Wisconsin Governor Jim Doyle recently announced state financial support for two farm-animal waste digesters to be located in northern Dane County. The concept of manure digesters was proposed by Dane County Executive, Kathy Falk, supported by the governor, and will be a major contributor in improving the water quality along with creating a new source of energy. The proposed state budget includes $6.6 million allocated to help fund the project.
In a county where lakes are extremely valuable community assets, these manure digesters are vital to remove the most obvious threat of excessive nutrients in the lake waters, runoff from farm fields where winter spread manure is not unusual. Digesters that turn cow manure into energy and remove the phosphorus from the waste stream will help protect the area lakes and turn a pollution problem into an energy and money making solution. Cleaner water supports higher waterfront property values, improved opportunities for fishing and recreation and an all around benefit for the environment.
These two anaerobic (without supplementary oxygen) manure digesters will provide major positive impacts for the people of Dane County because they help protect clean water and fish by removing phosphorus, the major pollutant responsible for algae growth and cladophora They also will produce clean, renewable on-farm energy and provide fertilizer and bedding for the farmers. The digesters would also remove the threat to local groundwater from the contamination by animal waste in the annual spring thaw, and the resultant run-off that occurs.

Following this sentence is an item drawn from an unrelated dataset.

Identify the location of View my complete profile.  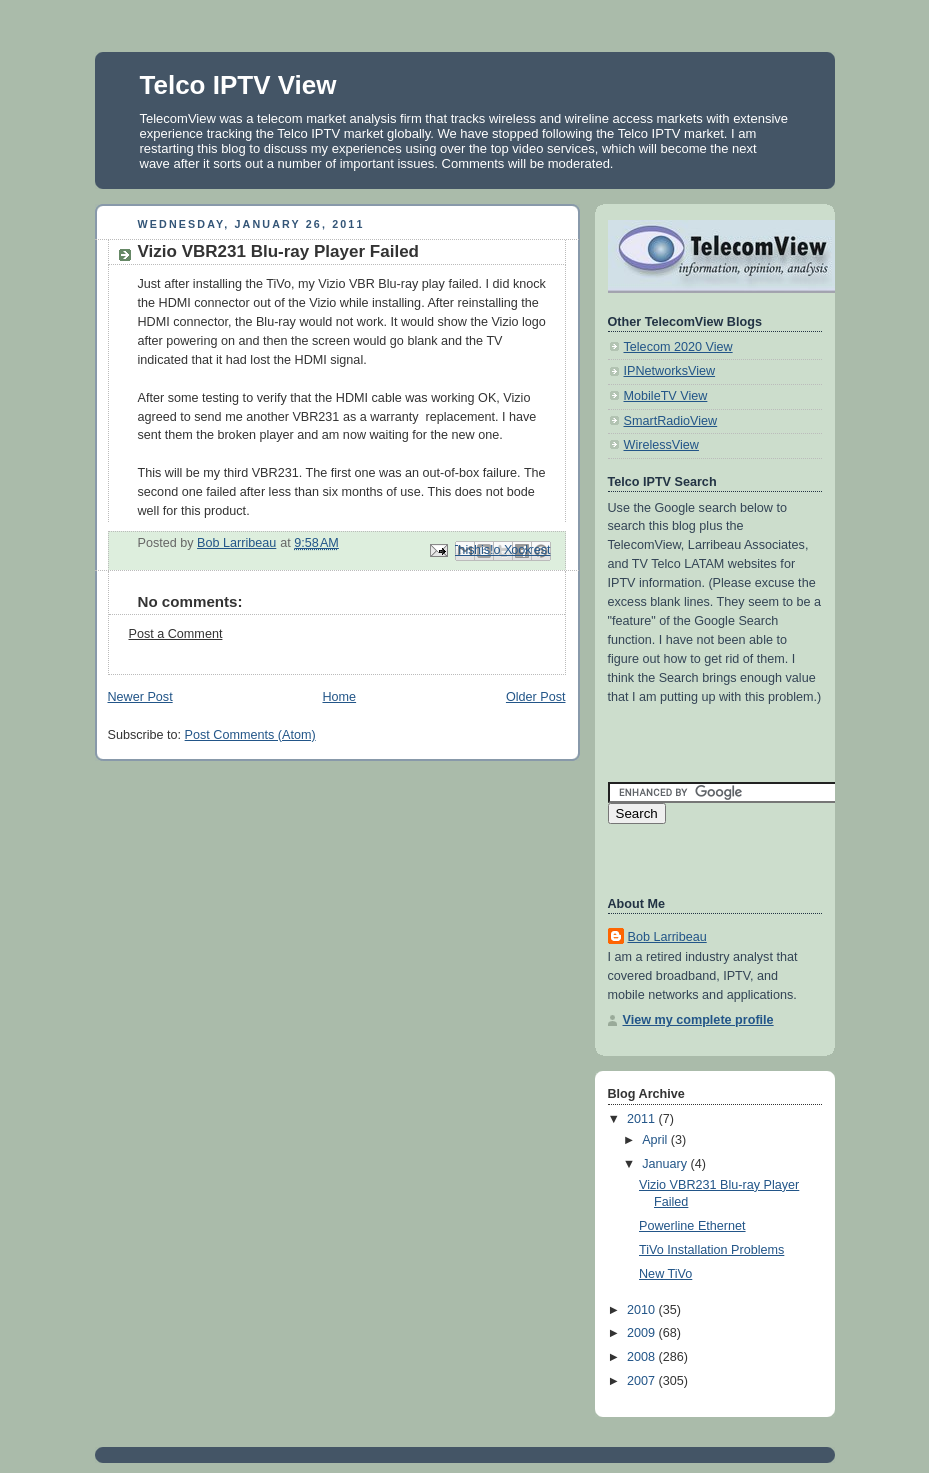 (698, 1020).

Some other benefits from these two planned digesters would be the elimination of 8,000 – 20,000 pounds of phosphorus per year per digester, they would also reduce 12,000 tons of greenhouse gases each year per digester, generate $900,000 in annual revenue from renewable energy and create new jobs. These two facilities would operate on a community basis to utilize the animal waste from several close-by operating dairy and livestock farms, solving several waste disposal problems for the betterment of the entire local community.